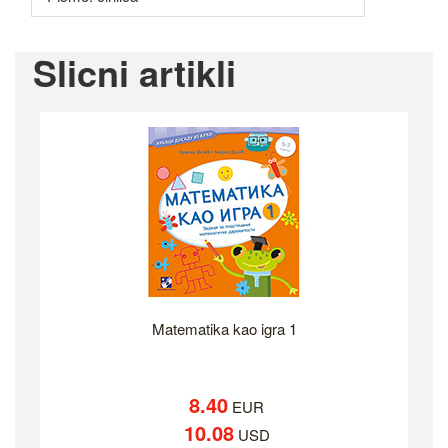
Slicni artikli
Matematika kao igra 1
8.40
EUR
10.08
USD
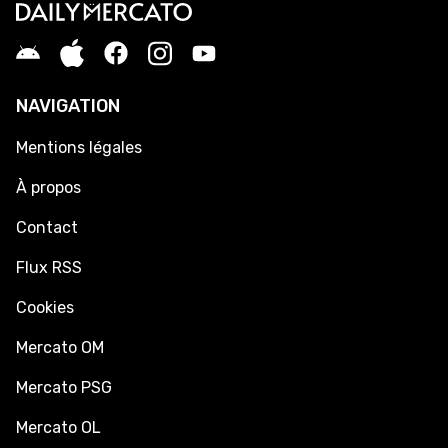
NAVIGATION
Mentions légales
À propos
Contact
Flux RSS
Cookies
Mercato OM
Mercato PSG
Mercato OL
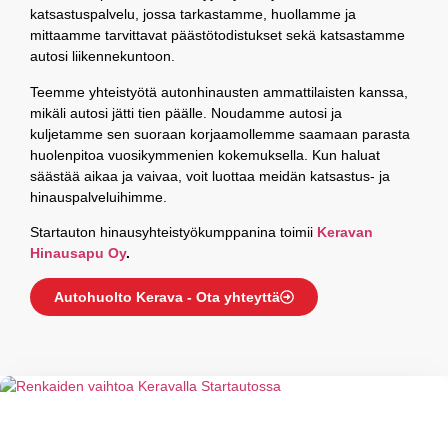
katsastuspalvelu, jossa tarkastamme, huollamme ja
mittaamme tarvittavat päästötodistukset sekä katsastamme
autosi liikennekuntoon.
Teemme yhteistyötä autonhinausten ammattilaisten kanssa,
mikäli autosi jätti tien päälle. Noudamme autosi ja
kuljetamme sen suoraan korjaamollemme saamaan parasta
huolenpitoa vuosikymmenien kokemuksella. Kun haluat
säästää aikaa ja vaivaa, voit luottaa meidän katsastus- ja
hinauspalveluihimme.
Startauton hinausyhteistyökumppanina toimii
Keravan
Hinausapu Oy
.
Autohuolto Kerava - Ota yhteyttä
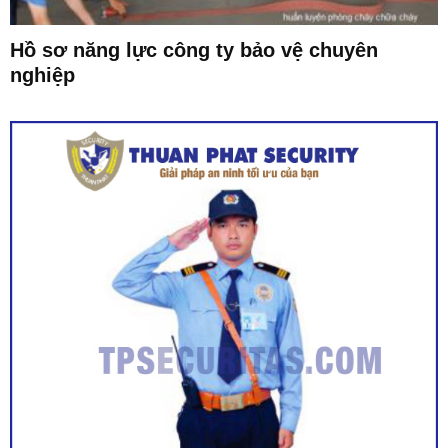
Hồ sơ năng lực công ty bảo vệ chuyên
nghiệp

------------------------

Goal of the exercise >> Among the records, find the lines that contain "autosi" and copy each of them.

Task answer >>
autosi liikennekuntoon.
mikäli autosi jätti tien päälle. Noudamme autosi ja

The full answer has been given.